The proposal would be debated next week by the House Financial Services Committee, headed by Massachusetts Democratic Rep. Barney Frank, it said. "We will regulate mortgage brokers," Frank told the FT in an interview.

Members of Congress hope to make the financial institutions that buy mortgages and create mortgage-backed securities share some of the liability that could arise if mortgages are mis-sold to borrowers who fail to meet payments, the newspaper said.

The plan could trim the flow of finance from the capital markets into the mortgage sector, according to the FT.

It said such flows had been blamed for lending practices that developed in the subprime market in the past few years.

The Securities Industry and Financial Markets Association criticized the proposal, the FT said. It quoted the industry body as saying: "Any legislative response should curtail abusive practices while not restricting the availability of credit or harming legitimate secondary market activity."

Frank, however, said he hoped the measures would be passed by the end of this year, the FT reported.

"It is no part of my concern whether investment banks make money ... the purpose of housing finance is to get people in houses, not to finance the U.S. financial markets," he said.

"Securitisation has not been an unalloyed good thing.

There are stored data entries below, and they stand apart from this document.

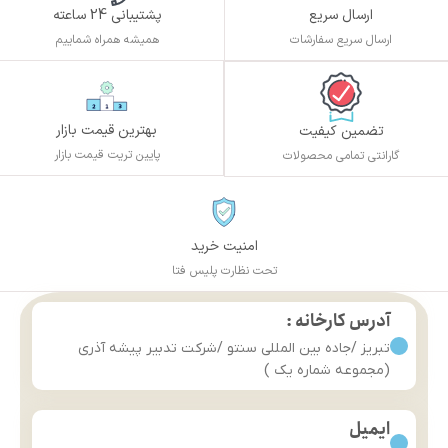
ارسال سریع
پشتیبانی 24 ساعته
ارسال سریع سفارشات
همیشه همراه شماییم
بهترین قیمت بازار
تضمین کیفیت
پایین تریت قیمت بازار
گارانتی تمامی محصولات
امنیت خرید
تحت نظارت پلیس فتا
آدرس کارخانه :
تبریز /جاده بین المللی سنتو /شرکت تدبیر پیشه آذری
(مجموعه شماره یک )
ایمیل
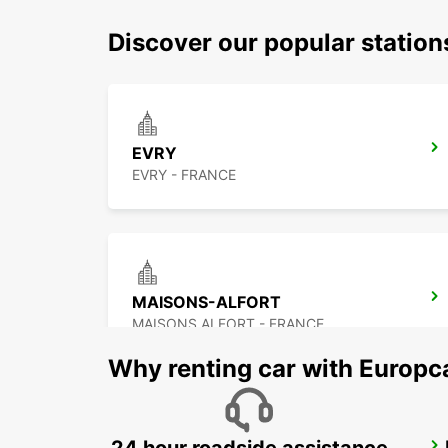
Discover our popular statio
EVRY
EVRY - FRANCE
MAISONS-ALFORT
MAISONS ALFORT - FRANCE
Why renting car with Europc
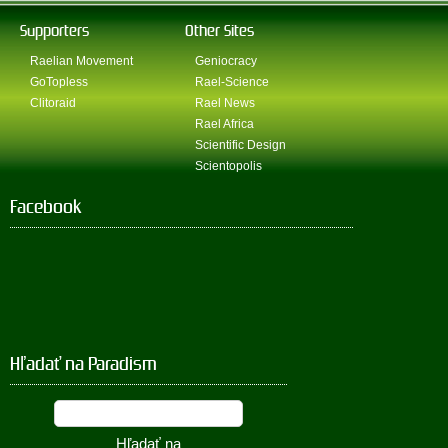
Supporters
Other Sites
Raelian Movement
Geniocracy
GoTopless
Rael-Science
Clitoraid
Rael News
Rael Africa
Scientific Design
Scientopolis
Facebook
Hľadať na Paradism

We have a situation where unregulated entities have made these loans and no one now is responsible for it. There is a complete absence of any place to look when things go wrong."

The FT also quoted Frank as saying his committee was mulling whether government-related entities should help restructure some private sector subprime mortgages and related securities.

"We are in the process of talking to (government-chartered mortgage groups) Freddie Mac and Fannie Mae about what type of instrument they may come up with," he said.

"They may be willing to take something of a haircut to stop the market from collapsing."